The research team categorized 2,619 U.S. hospitals as low, high or highest in terms of length of stay and amount of time an admitted patient waited for an inpatient bed. The data came from statistics provided to CMS.

They selected a representative sample of four hospitals in each of the categories and then systemically interviewed a wide range of stakeholders. That included 60 people at 12 hospitals in nursing, ED director, inpatient services director, chief medical office and other executive officer roles.

The four strategies they found to be effective were the involvement of executive leadership, hospital-wide coordinated strategies, data-driven management, and performance accountability.

Executive leaders at the high-performing hospitals indicated that hospital crowding is a top priority and had clear goals and resources in place to achieve them. Alternatively, executives at low-performing hospitals did not prioritize it, despite acknowledging the causes.

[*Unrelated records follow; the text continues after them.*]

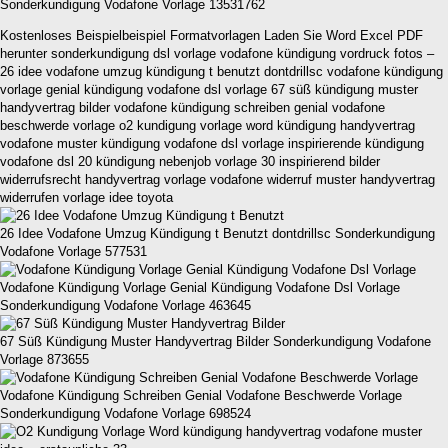
Sonderkundigung Vodafone Vorlage 13531762
Kostenloses Beispielbeispiel Formatvorlagen Laden Sie Word Excel PDF
herunter sonderkundigung dsl vorlage vodafone kündigung vordruck fotos –
26 idee vodafone umzug kündigung t benutzt dontdrillsc vodafone kündigung
vorlage genial kündigung vodafone dsl vorlage 67 süß kündigung muster
handyvertrag bilder vodafone kündigung schreiben genial vodafone
beschwerde vorlage o2 kundigung vorlage word kündigung handyvertrag
vodafone muster kündigung vodafone dsl vorlage inspirierende kündigung
vodafone dsl 20 kündigung nebenjob vorlage 30 inspirierend bilder
widerrufsrecht handyvertrag vorlage vodafone widerruf muster handyvertrag
widerrufen vorlage idee toyota
26 Idee Vodafone Umzug Kündigung t Benutzt dontdrillsc Sonderkundigung
Vodafone Vorlage 577531
Vodafone Kündigung Vorlage Genial Kündigung Vodafone Dsl Vorlage
Sonderkundigung Vodafone Vorlage 463645
67 Süß Kündigung Muster Handyvertrag Bilder Sonderkundigung Vodafone
Vorlage 873655
Vodafone Kündigung Schreiben Genial Vodafone Beschwerde Vorlage
Sonderkundigung Vodafone Vorlage 698524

High-performing hospitals had an integrated system across departments to reduce crowding, but low-performing hospitals operated in silos. They also leveraged data to provide instantaneous feedback to personnel and predict patterns of flow in the ED and hospital.

"In contrast, at low-performing hospitals, data were most often available only retrospectively, and, if the data were used, they were discussed by executive leadership at monthly or quarterly meetings," the authors wrote.

Staff members were held accountable at the high-performing hospitals and issues were addressed immediately in order to reduce crowding. For example, if patients in the ED were waiting longer than the acceptable limit, the chief medical officer would go to the ward floors to review the charts and fix the problem.

"ED crowding is sign of potential opportunities to improve hospital operational efficiency and the bottom line for the hospital," said Sun.